I have a legal and God-given right to say, to preach, to take up pen or keyboard and express my opinion, give my thoughts, and share my judgments. What I think or believe or declare: about God, about my government, about my fellow citizens, about any person, idea or issue that piques my interest or pricks my conscience or inspires me to speak out.
That’s free speech. Guaranteed in the Constitution's First Amendment: “Congress shall make no law respecting an establishment of religion, or prohibiting the free exercise thereof; or abridging the freedom of speech….”
But…is this right always right?
Many years ago I was a young preacher, still so new to the pulpit, always looking for ways to engage the folks in the pews. On the spur of the moment, in the midst of a sermon one Sunday, I made what I thought was a witty joke about the wedding of a couple I’d married the day before, some throwaway lines about how half of the wedding party had been so late for the ceremony. Ha, ha. In the midst of laughter, I looked up and saw that same couple sitting in a pew. Unbeknownst to me they had decided to come to church before leaving for their honeymoon. They wanted to thank me for my work.
Free speech. Mean speech.
I’ll always remember the look of hurt and embarrassment on the face of that young bride. She stood and walked out of the church, as I blushed in deep shame at the pain my thoughtless words, my “free speech”, had caused her. How deep my words had cut and wounded another child of God. After the service I found her and apologized profusely and amazingly, graciously, she forgave me. But I will never forget the lesson I learned that morning about free speech, how I use words to express myself.
I may have the right to my speech. But as I speak and write, especially about another, am I careful, care filled, compassionate, and thoughtful? In what I am about to speak or write, will it build up or tear down? Will it make a situation better or worse? Am I using free speech to puff myself up at the expense of another? Do I even intentionally use nasty or hateful speech to demean or stereotype or attack another? In Alcoholics Anonymous there is a wise adage that neatly expresses a simple formula to use before speaking. Ask yourself. Does it need to be said? Does it need to be said now? Does it need to be said by me? If you can’t answer “yes” to all three questions, stay silent.
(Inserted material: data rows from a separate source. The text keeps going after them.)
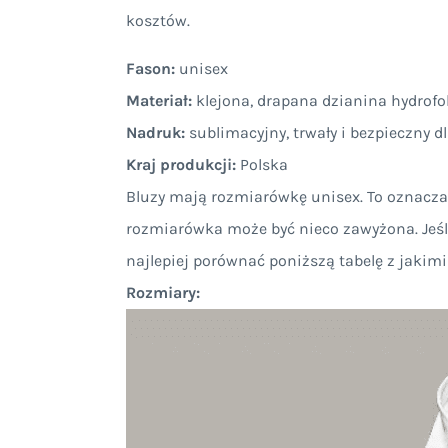
kosztów.
Fason:
unisex
Materiał:
klejona, drapana dzianina hydrof
Nadruk:
sublimacyjny, trwały i bezpieczny d
Kraj produkcji:
Polska
Bluzy mają rozmiarówkę unisex. To oznacza, 
rozmiarówka może być nieco zawyżona. Jeśli 
najlepiej porównać poniższą tabelę z jakim
Rozmiary: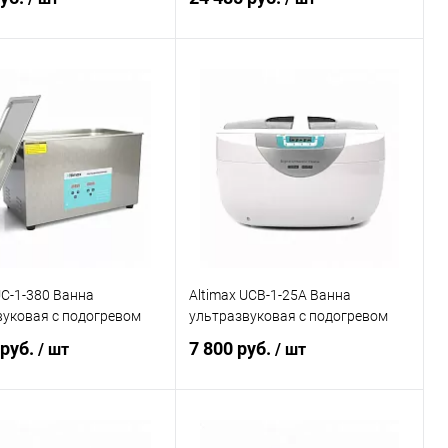
В корзину
В корзину
ь в 1 клик
Сравнение
Купить в 1 клик
Сравнение
ранное
Под заказ
В избранное
Под заказ
UC-1-380 Ванна
Altimax UCB-1-25A Ванна
вуковая с подогревом
ультразвуковая с подогревом
 руб.
7 800 руб.
/ шт
/ шт
В корзину
В корзину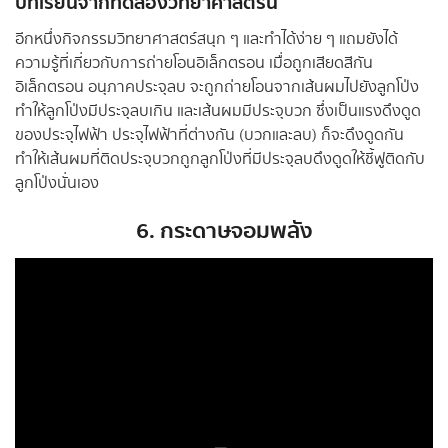
บทเรียนจากทดลองวิทยาศาสตร์นี้
อีกหนึ่งกิจกรรมวิทยาศาสตร์สนุก ๆ และทำได้ง่าย ๆ แถมยังได้
ความรู้ที่เกี่ยวกับการถ่ายโอนอิเล็กตรอน เมื่อถูกเสียดสีกัน
อิเล็กตรอน อนุภาคประจุลบ จะถูกถ่ายโอนจากเส้นผมไปยังลูกโป่ง
ทำให้ลูกโป่งมีประจุลบเกิน และเส้นผมมีประจุบวก ซึ่งเป็นแรงดึงดูด
ของประจุไฟฟ้า ประจุไฟฟ้าที่ต่างกัน (บวกและลบ) ก็จะดึงดูดกัน
ทำให้เส้นผมที่ติดประจุบวกถูกลูกโป่งที่มีประจุลบดึงดูดให้ชี้ฟูติดกับ
ลูกโป่งนั่นเอง
6. กระดาษจอมพลัง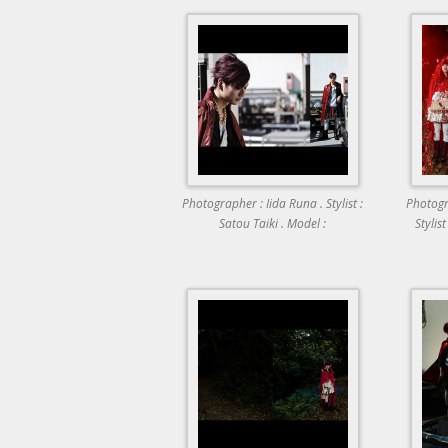
Photographer : Iida Runa . Stylist :
Photogr
Satou Taiki . Model :
Stylis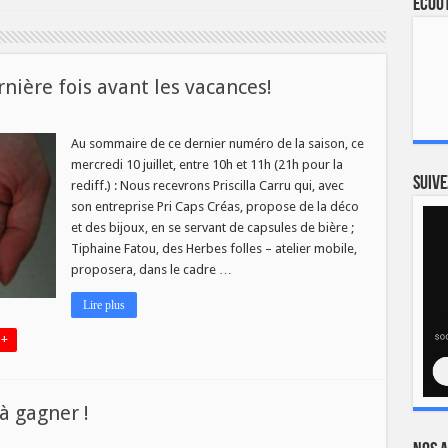
Ecout
nière fois avant les vacances!
Au sommaire de ce dernier numéro de la saison, ce
mercredi 10 juillet, entre 10h et 11h (21h pour la
Suive
rediff.) : Nous recevrons Priscilla Carru qui, avec
re
son entreprise Pri Caps Créas, propose de la déco
et des bijoux, en se servant de capsules de bière ;
es!
Tiphaine Fatou, des Herbes folles – atelier mobile,
proposera, dans le cadre …
Lire plus
 +
à gagner !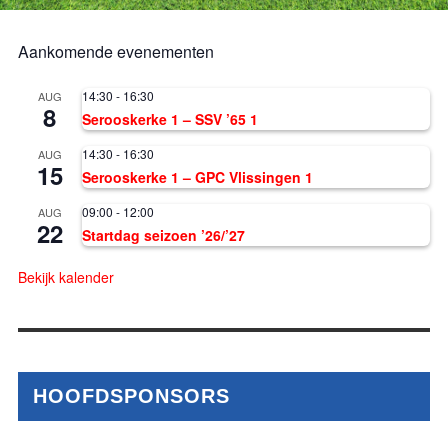
Aankomende evenementen
14:30
-
16:30
AUG
8
Serooskerke 1 – SSV ’65 1
14:30
-
16:30
AUG
15
Serooskerke 1 – GPC Vlissingen 1
09:00
-
12:00
AUG
22
Startdag seizoen ’26/’27
Bekijk kalender
HOOFDSPONSORS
This is just one way to ensure that free speech is right, and not merely a right.
Doesn’t matter if it’s at the dinner table or a protest, on a college campus or at a cocktail party, in the intimacy of a relationship or in comments on Facebook or Twitter. The gift of free speech is that except for rare exceptions, like shouting ‘fire!’ in a crowed theater or using words to directly threaten another, in the United States we enjoy incredible freedom. We can speak and not fear the heavy hand of government. Speak and trust that what we say will be protected by the rule of law, especially when that speech is unpopular. In 2017 we have so many ways to speak, in real and cyber town squares, to say just what we believe, more than ever before in history.
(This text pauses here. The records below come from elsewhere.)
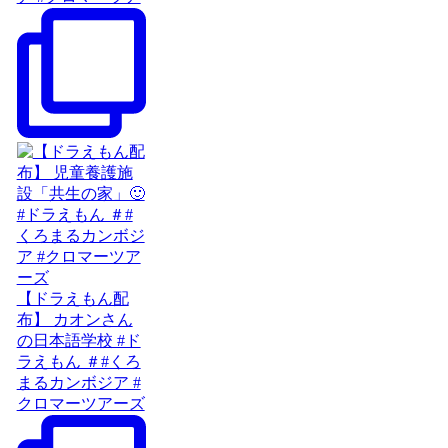
【ドラえもん配
布】 カオンさん
の日本語学校 #ド
ラえもん ＃#くろ
まるカンボジア #
クロマーツアーズ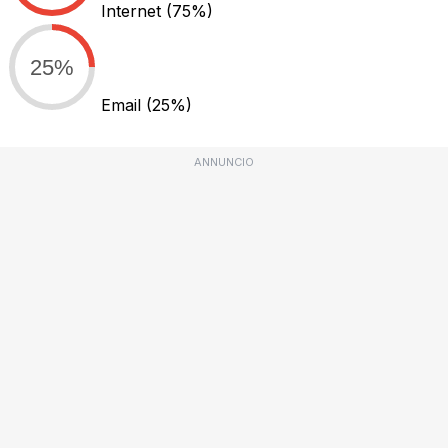
Internet
(75%)
25%
Email
(25%)
ANNUNCIO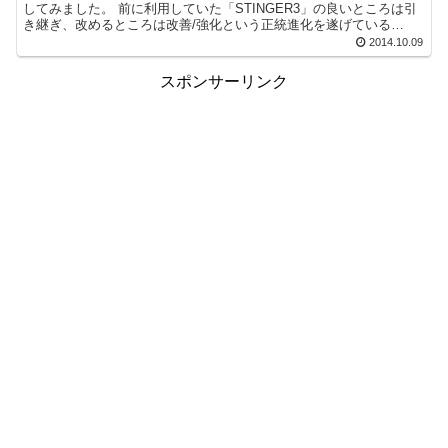
してみました。 前に利用していた「STINGER3」の良いところは引
き継ぎ、改めるところは改善/強化という正統進化を遂げている
WordPressテーマ...
2014.10.09
スポンサーリンク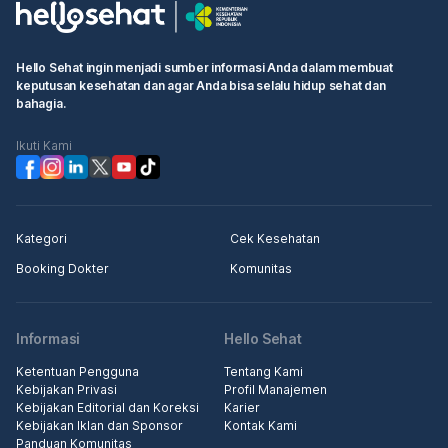
Hello Sehat ingin menjadi sumber informasi Anda dalam membuat
keputusan kesehatan dan agar Anda bisa selalu hidup sehat dan
bahagia.
Ikuti Kami
Kategori
Cek Kesehatan
Booking Dokter
Komunitas
Informasi
Hello Sehat
Ketentuan Pengguna
Tentang Kami
Kebijakan Privasi
Profil Manajemen
Kebijakan Editorial dan Koreksi
Karier
Kebijakan Iklan dan Sponsor
Kontak Kami
Panduan Komunitas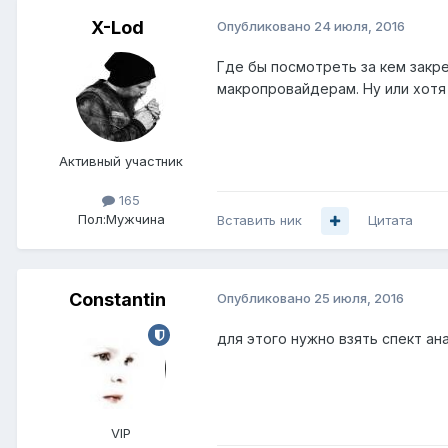
X-Lod
Опубликовано
24 июля, 2016
Где бы посмотреть за кем закре
макропровайдерам. Ну или хотя
Активный участник
165
Пол:
Мужчина
Вставить ник
Цитата
Constantin
Опубликовано
25 июля, 2016
для этого нужно взять спект ан
VIP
Yet the challenge of free speech is to use it well and prudently. To see it as a gift from God, a human right so powerful, that with just a few words, the course of a nation or world can be changed for the good. Think of Martin Luther King or Franklin Roosevelt, Susan B. Anthony or Mother Teresa. Their free speech transformed hate into love, oppression into freedom and despair into hope. With just a few words spoken in kindness, a broken heart can be healed, the young can be encouraged, a prayer can be offered, and a life made better. This ideal all depends, not just upon our right to free speech, but also in the rightness of our free speech: what and how we choose to speak and to write.
So this day—what will you do with your words? How will you use your right to free speech? The decision you make will make a world and a word of difference.